Sustainability has become a near-ubiquitous feature of urban policies, programs and projects in cities around the world proliferating whole new sub-fields of urban scholarship and practice.

Within the great diversity of definitions there is a general consensus that pivots on Brundtland’s 1987 original definition of sustainable development: sustainable city futures must (at least) be ecologically sensitive, socially just and economically viable. This means that urban processes that are deeply socially unjust, or profoundly ecologically destructive, or economically catastrophic cannot in good conscience be considered sustainable.

It is notable, then, that despite this extraordinary proliferation of sustainability policies, designs, guidelines, construction technologies, planning techniques, research approaches and conceptual tools, contemporary urban development trends display an intensification of social division, ecological destruction and economic vulnerability on scales never witnessed before.

This is particularly witnessed through current global levels of displacement as a result of urban development, which the Red Cross estimates at 15 million people.
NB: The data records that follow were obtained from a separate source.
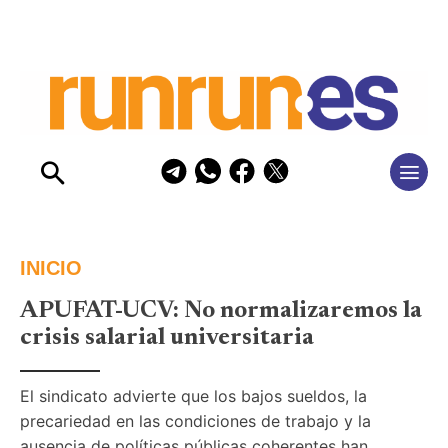
INICIO
APUFAT-UCV: No normalizaremos la
crisis salarial universitaria
El sindicato advierte que los bajos sueldos, la 
precariedad en las condiciones de trabajo y la 
ausencia de políticas públicas coherentes han 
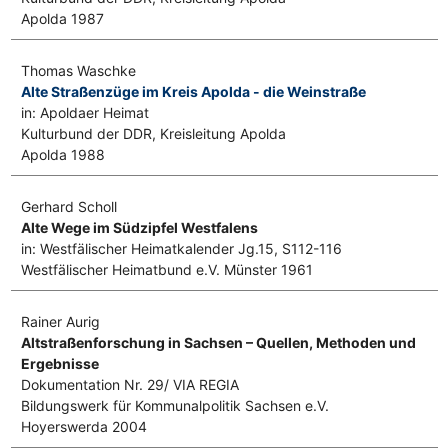
Apolda 1987
Thomas Waschke
Alte Straßenzüge im Kreis Apolda - die Weinstraße
in: Apoldaer Heimat
Kulturbund der DDR, Kreisleitung Apolda
Apolda 1988
Gerhard Scholl
Alte Wege im Südzipfel Westfalens
in: Westfälischer Heimatkalender Jg.15, S112-116
Westfälischer Heimatbund e.V. Münster 1961
Rainer Aurig
Altstraßenforschung in Sachsen – Quellen, Methoden und
Ergebnisse
Dokumentation Nr. 29/ VIA REGIA
Bildungswerk für Kommunalpolitik Sachsen e.V.
Hoyerswerda 2004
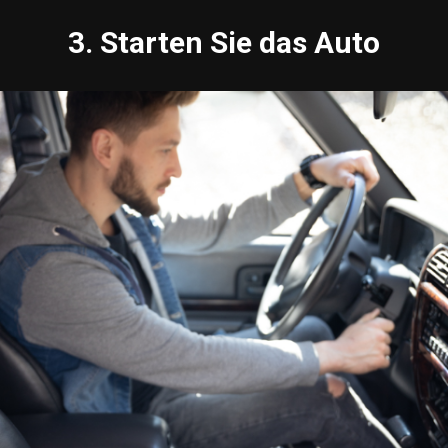
3. Starten Sie das Auto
Displacement is enacted through evictions, colonisation, slum clearance, bullying, land theft, state repression, compulsory acquisition, and gentrification. The scale, pace and mechanisms enacting displacement differ markedly between contexts and cities.
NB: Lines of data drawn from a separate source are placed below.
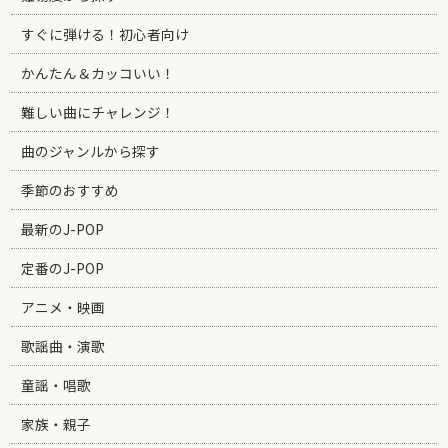
すぐに弾ける！初心者向け
かんたん＆カッコいい！
難しい曲にチャレンジ！
曲のジャンルから探す
季節のおすすめ
最新のJ-POP
定番のJ-POP
アニメ・映画
歌謡曲・演歌
童謡・唱歌
家族・親子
Yet despite those differences, at the centre of all processes of displacement is a fundamental contest between different kinds of property rights: the property relations of those being dispossessed are neither recognised nor powerful in the process of urban development. This project focuses on property rights as structural features of urban development that are essential for seeking and securing sustainable urban futures.
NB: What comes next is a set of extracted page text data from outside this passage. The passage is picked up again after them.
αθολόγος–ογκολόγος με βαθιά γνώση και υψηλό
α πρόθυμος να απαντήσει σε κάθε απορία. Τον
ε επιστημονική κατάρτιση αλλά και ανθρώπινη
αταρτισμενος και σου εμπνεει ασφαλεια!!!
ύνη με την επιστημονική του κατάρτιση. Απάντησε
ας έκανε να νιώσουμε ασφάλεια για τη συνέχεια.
To do, the project investigates three instances of marginalised and vulnerable expressions of property in three very different cities. First, is the city of Melbourne where Indigenous people express continued connections to their lands now fully taken over by urban development. Second, is the city of Santiago, Chile, where the Indigenous Mapuche people are returning to the city as part of their wider struggle for land justice, building community spaces in the heart of the city.

Third, is the city of Sao Paulo in Brazil, where urban social movements are taking over long-abandoned properties in the central city to provide much-needed housing and to demand the ‘right to centrality.’

Each represents a very different expression of being in a propertied relationship to place, even though that relationship might not be formally recognised through a title or protected by law.

The project is undertaking in-depth interviewing and participatory mapping in each case area to understand what these different expressions of property look like, how they are vulnerable to the aspirations of urban sustainable development, and how they help us rethink a more just conception of urban sustainability for the 21st century.